On March 16th (St. Patrick's Eve), 1770, there was another great fancy ball at Dublin Castle, given by Lord and Lady Townshend, and all the guests were commanded to appear in dresses of Irish manufacture. Not long afterwards Michael Arne (son of Dr. Arne) gave a performance of Cymon at Crow-street Theatre,[12] and spent the autumn of that year in Cork, where several concerts were given under his direction.


[6] He died at Salthill (Kingstown) in 1766.

[7] In August, 1752, George A Stevens gave his celebrated monologue entertainment at Marlborough Green.

[8] The Ranelagh Gardens (the mansion house of which was previously an episcopal residence) were established by Mr. Hollister, a London organ builder, consisting of "a great tavern, gardens, and a theatre for Burlettas," with a good orchestra. This was in 1760 The Discalced Carmelite Nuns acquired Ranelagh in 1806, and opened the mansion house as St. Joseph's Convent, in 1807.

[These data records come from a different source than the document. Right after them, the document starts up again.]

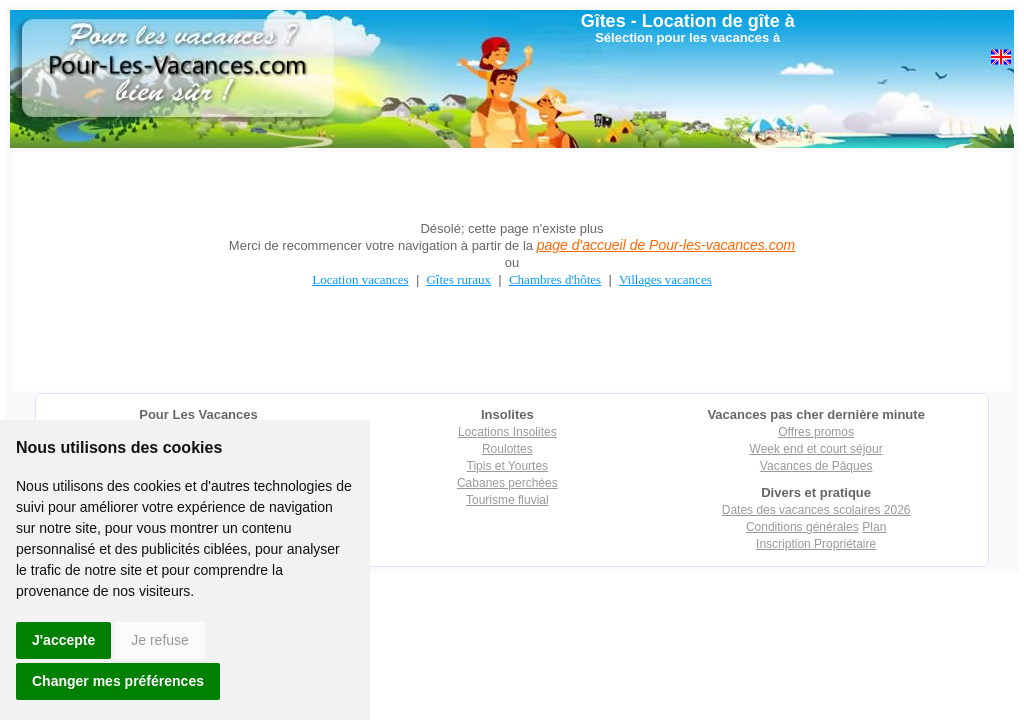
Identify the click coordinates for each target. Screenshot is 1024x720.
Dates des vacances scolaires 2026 (816, 510)
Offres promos (816, 432)
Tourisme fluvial (507, 500)
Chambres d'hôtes (555, 279)
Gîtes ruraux (458, 279)
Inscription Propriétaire (816, 544)
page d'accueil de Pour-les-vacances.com (666, 245)
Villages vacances (665, 279)
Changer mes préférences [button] (118, 681)
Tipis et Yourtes (508, 466)
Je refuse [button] (160, 640)
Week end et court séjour (816, 449)
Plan (874, 527)
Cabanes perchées (507, 483)
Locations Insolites (507, 432)
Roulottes (507, 449)
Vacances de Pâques (816, 466)
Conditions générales (802, 527)
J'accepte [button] (63, 640)
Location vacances (360, 279)
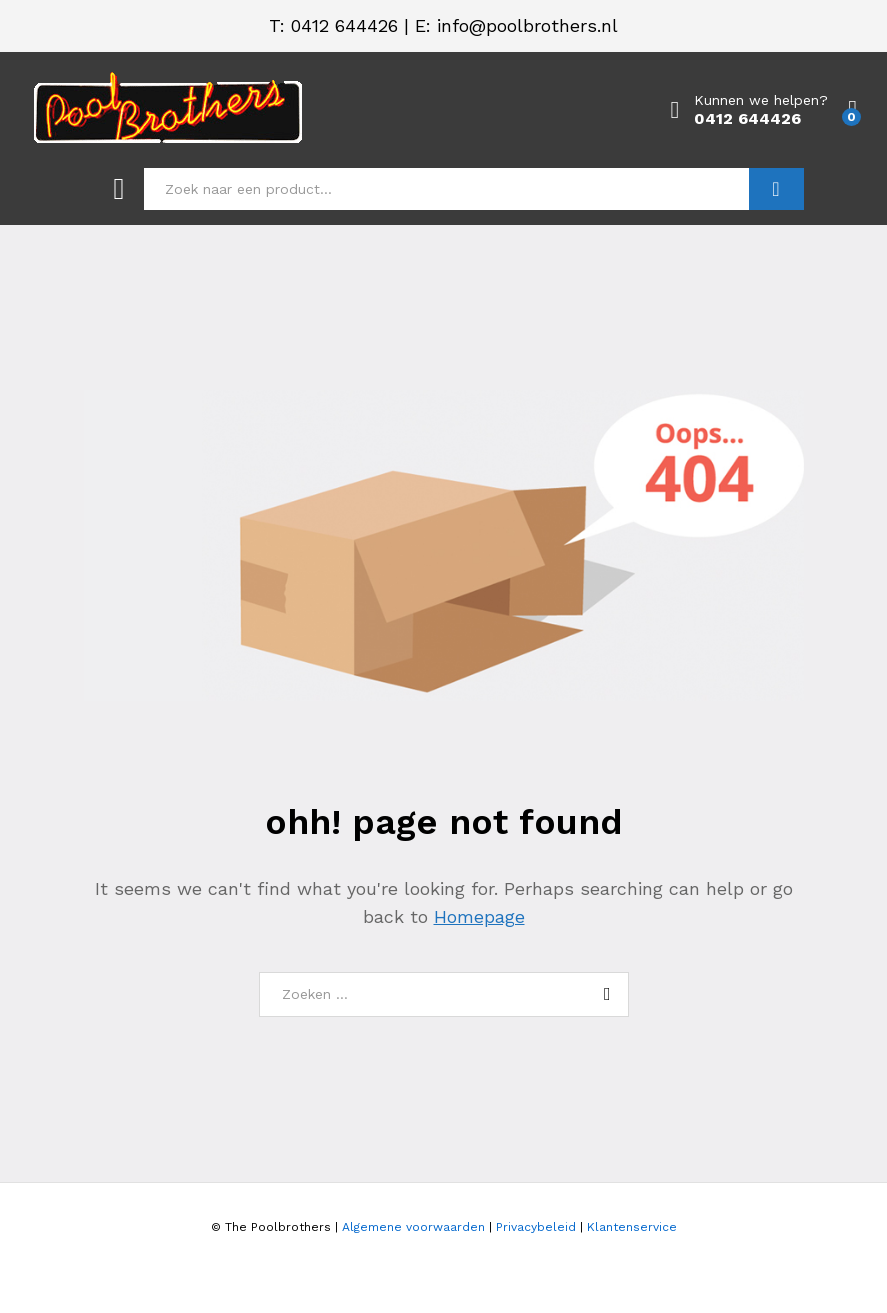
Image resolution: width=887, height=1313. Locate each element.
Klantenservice (632, 1227)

[9] Midas abounds in Irish airs. The vocal score of it was published by Walshe, of London, 1764, a copy of which is in my musical library. From O'Keeffe we learn that the original caste included Mr. Robert Corry, Mr. Vernon. Mr. Robert Mahon, Mr. Oliver, Captain Morris, Miss Elliott, Miss Polly Young, and Miss M'Neill.

[10] Tenducci's singing in Dublin of "Water Parted" was magnificent. He introduced Irish airs at some of his performances, and "at his benefit had 30, 40, and 50 guineas for a single ticket."—(O'Keefe's Recollections, p. 139 )

[11] The Castle Ode, words by Benjamin Victor, and music by Richard Hay, was sung on June 4th, 1776, being the King's birthday.

[12] Arne composed Cymon in 1767. It contains a song by John O'Keeffe, set to an old Irish tune, namely, "Fatima's Song."